I learned from this multi-week conversation that I had no chance of convincing her to adopt my worldview. She was never going to think more critically about issues of gender, race and class that younger Russian Jews, educated in a multi-ethnic and multi-cultural America, often hold.

Instead, I found a direct personal and emotional appeal, presented in terms appropriate to my family’s unique circumstances, far more effective. She continues to think in generally racist terms about African Americans and other minorities, but discussing her fears for the physical safety of her one black (biracial) great grandson, proved an emotionally effective starting point for talking about racism in Trump’s America.

Some of the chain emails fanned her abstract fears of Muslims, but she was taken aback when I reminded her of her own warm relations with several Muslim friends back in the majority-Muslim region of Russia where she grew up.

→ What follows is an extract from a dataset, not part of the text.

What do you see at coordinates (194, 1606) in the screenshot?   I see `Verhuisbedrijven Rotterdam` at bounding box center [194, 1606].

Another chain email she wanted me to read derided the liberal insistence on not denigrating minorities (called “political correctness” by the right) but she was swayed to ignore it when I reminded her of violent anti-Jewish language she knew intimately from her life in the Soviet Union. When another message derided beneficiaries of the state’s welfare programs, I reminded her of the public funding for her own subsidized housing, Medicare benefits, and daytime Russian-language elder care. She began to see that Trump’s policies would threaten her and her friends’ wellbeing.

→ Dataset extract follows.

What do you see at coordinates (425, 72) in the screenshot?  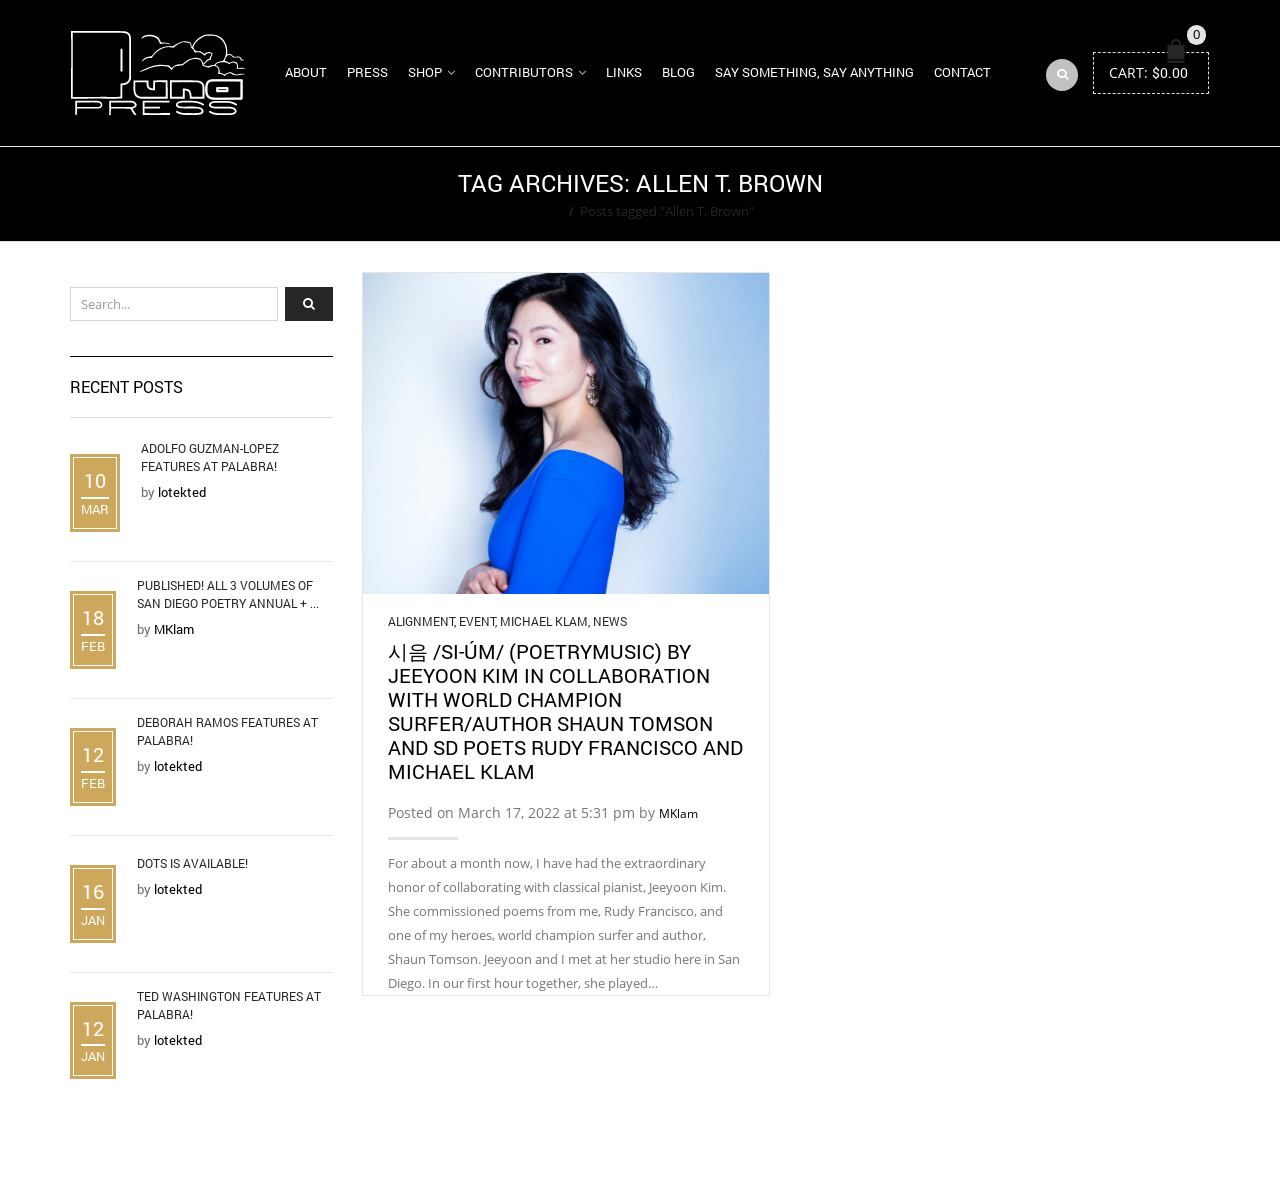 I see `Shop` at bounding box center [425, 72].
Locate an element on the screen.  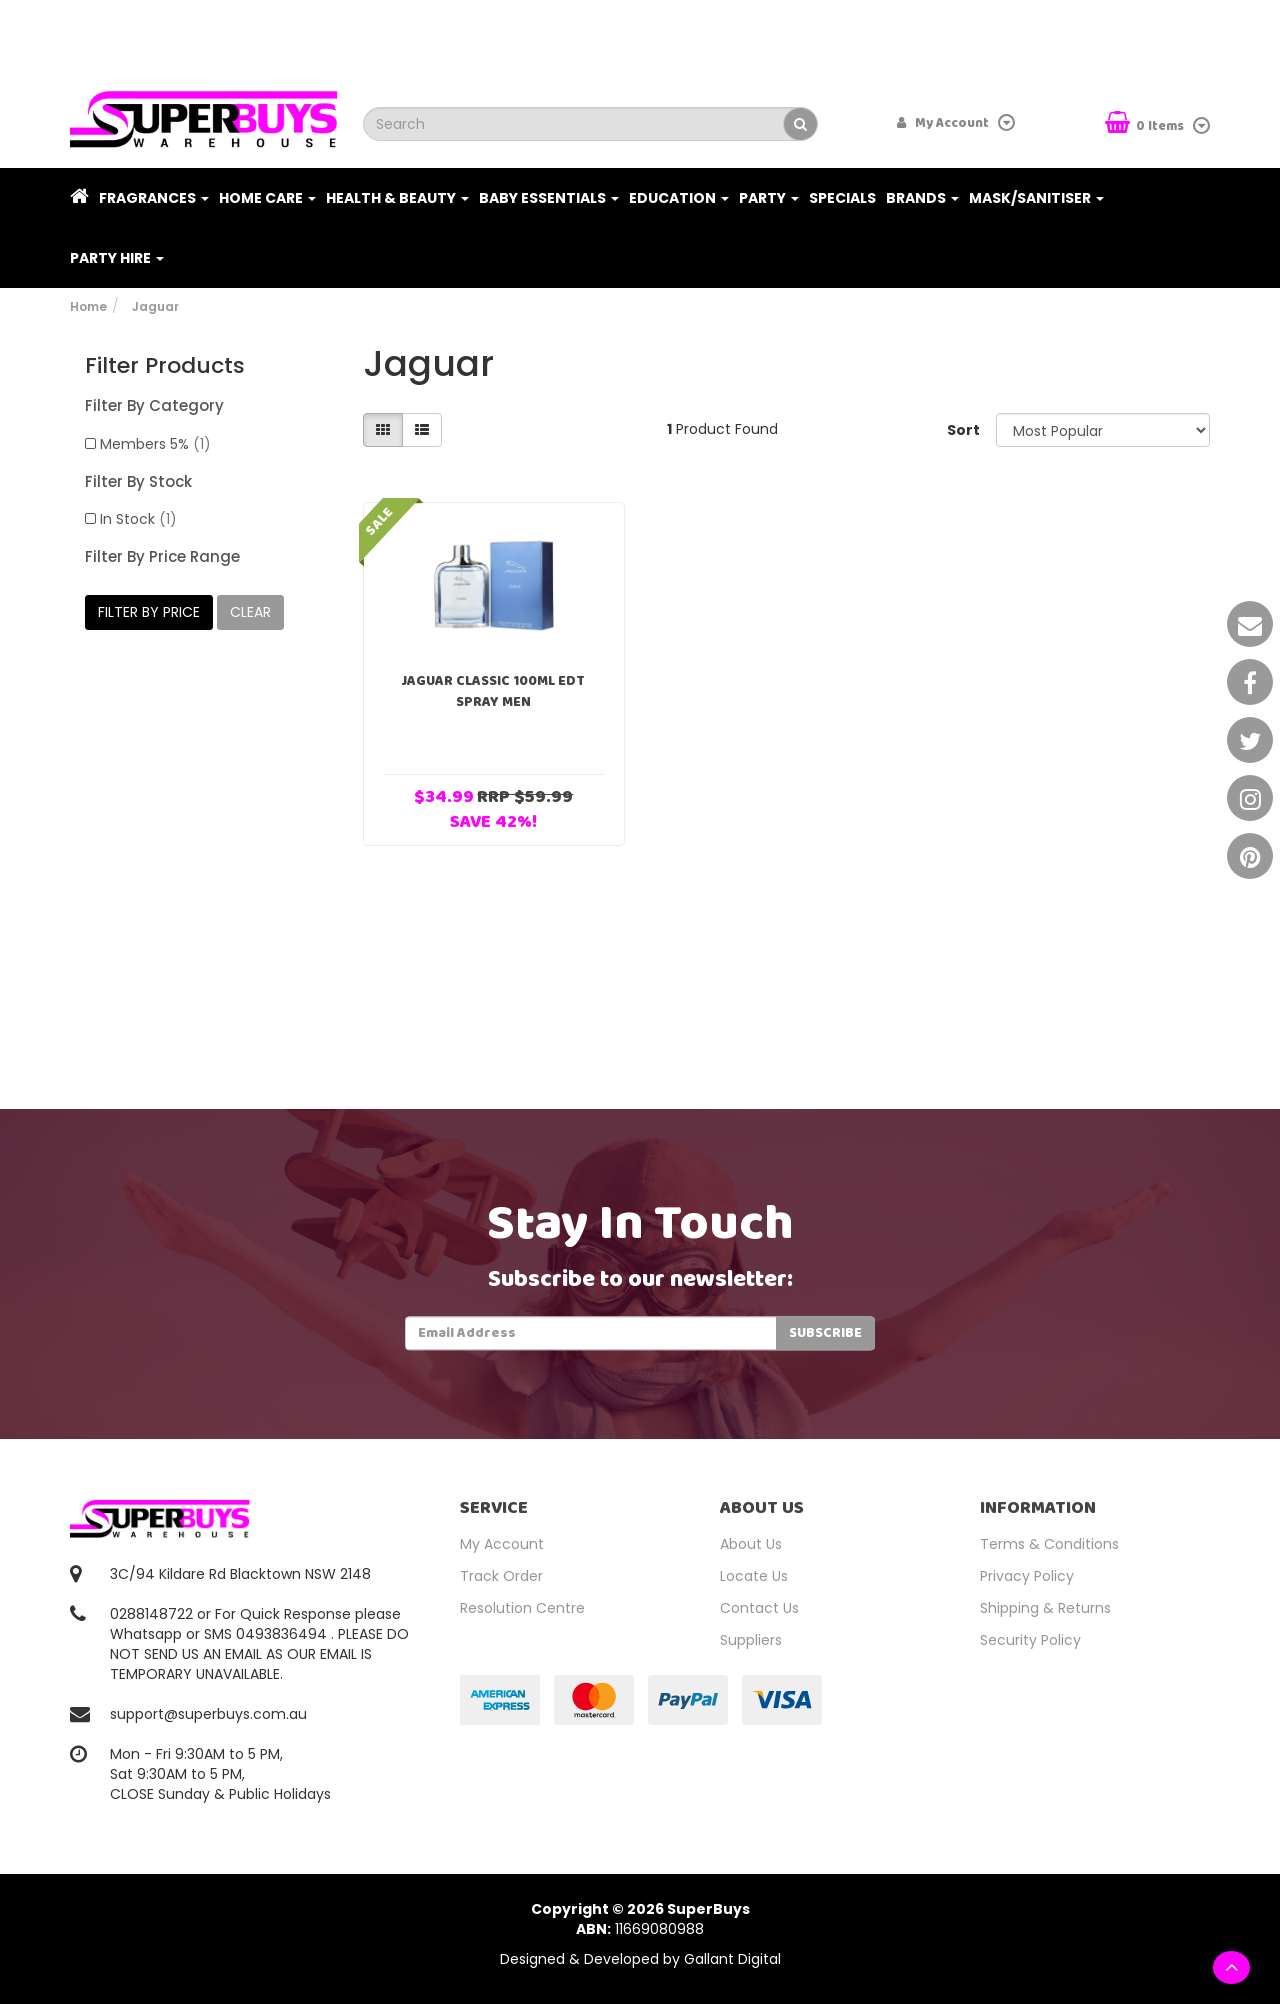 Security Policy is located at coordinates (1030, 1640).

In our final conversation before the election, my grandmother admitted that she had had a bad feeling about Trump from the start. Perhaps her friends’ support for Trump translated into her willingness to vote for him even though it overrode this well-practiced gut reaction. However, she said, I had helped her confirm this instinct by presenting information she hadn’t been able to glean online or in conversations with her peers.

Hearing about all the hate and violence that has already transpired since the election, my grandmother seems rather content with herself for having seen through such threats before she voted. She is also content to know that she did not vote differently from her four grandchildren—whose better futures, as usual Russian Jewish immigrant family narratives go, was why she came to America in the first place. She was somehow able to see that Trump’s world was not much different from what she had left behind in Russia.

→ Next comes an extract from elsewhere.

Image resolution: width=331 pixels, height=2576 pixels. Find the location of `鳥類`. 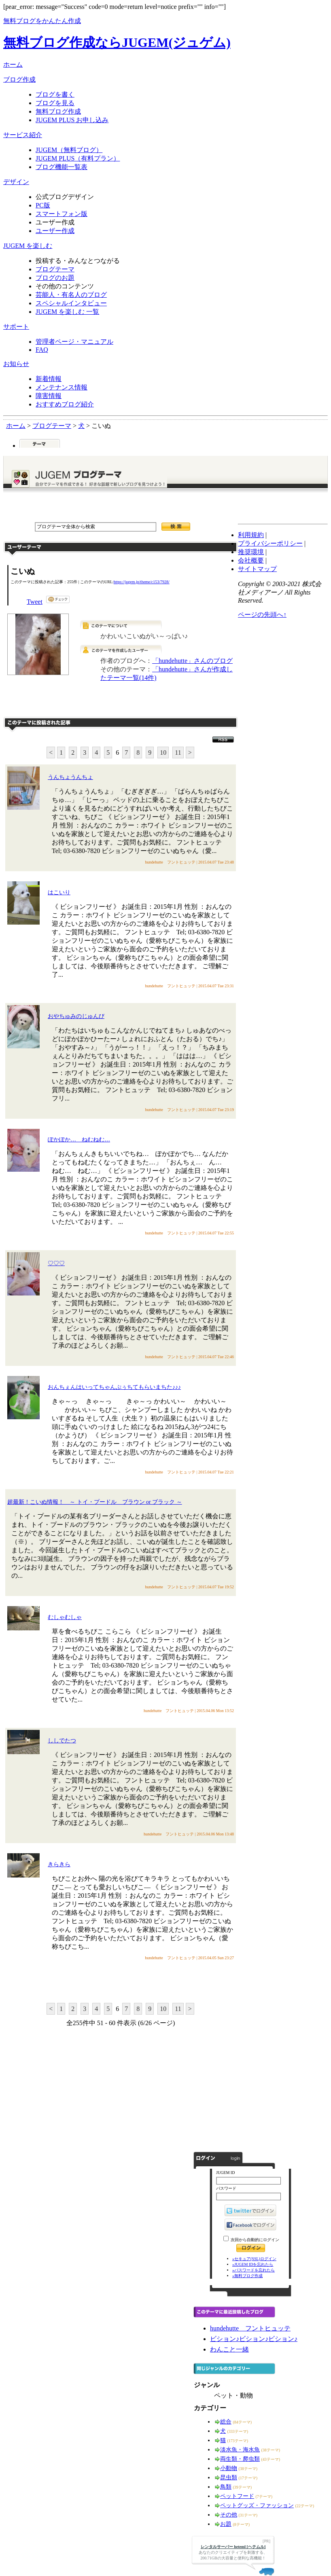 鳥類 is located at coordinates (225, 2487).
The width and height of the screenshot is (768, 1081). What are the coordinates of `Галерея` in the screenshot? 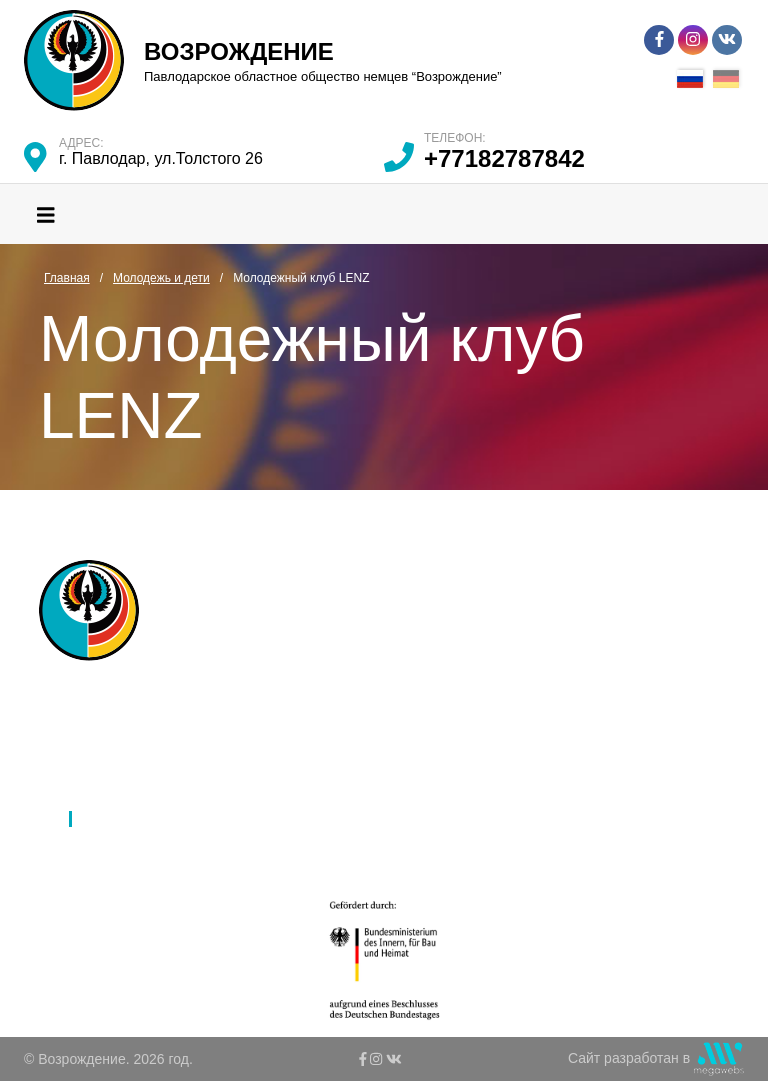 It's located at (318, 767).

As the election returns came in on November 8 and gloom was setting in, I received an email from my grandmother. Not only did she vote for Hillary Clinton, she wrote to me, but — with no small amount of pride about her organizational talents — she had also arranged for a car to take four of her friends to the polls with her. “I made sure that they voted correctly,” she added.

My grandmother’s and her friends’ votes did not stave off Trump’s frightening ascent to the presidency, but the story of our conversations is comforting in illustrating that such familial exchanges are possible in the first place. This may be an anecdotal story, but it’s important to realize — especially for the small but growing number of my fellow progressive-thinking ex-Soviet Jews in America — that much of the Soviet Jewish experience is best understood through idiosyncratic family narratives of survival and perseverance. It is upon us to know this history as we begin the long slog of conversations with our families and communities in the age of Trump.

Sasha Senderovich is an Assistant Professor of Russian Studies and Jewish Studies at the University of Colorado Boulder.